§ **About this task**
Please show every line from the entries that carries the word "with".

::::::::

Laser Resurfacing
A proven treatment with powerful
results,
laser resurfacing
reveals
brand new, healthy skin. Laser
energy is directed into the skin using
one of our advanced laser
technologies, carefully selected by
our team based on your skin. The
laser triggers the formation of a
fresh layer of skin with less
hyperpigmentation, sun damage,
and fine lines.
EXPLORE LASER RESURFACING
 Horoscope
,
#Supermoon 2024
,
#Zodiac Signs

::::::::

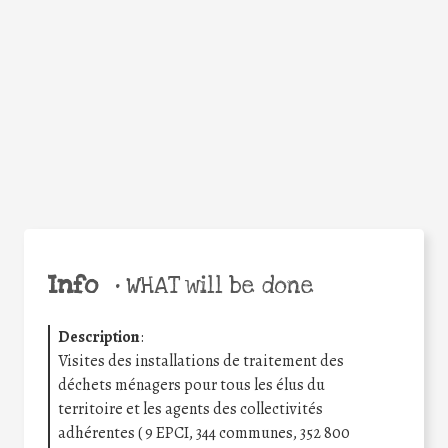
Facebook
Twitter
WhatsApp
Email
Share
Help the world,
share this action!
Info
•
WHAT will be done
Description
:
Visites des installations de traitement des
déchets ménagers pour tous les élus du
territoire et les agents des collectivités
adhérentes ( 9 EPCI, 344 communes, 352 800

::::::::

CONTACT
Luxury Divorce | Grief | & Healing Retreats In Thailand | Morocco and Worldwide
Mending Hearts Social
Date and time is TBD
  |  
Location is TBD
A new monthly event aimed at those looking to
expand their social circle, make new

::::::::

§ **Solved exercise**
A proven treatment with powerful
fresh layer of skin with less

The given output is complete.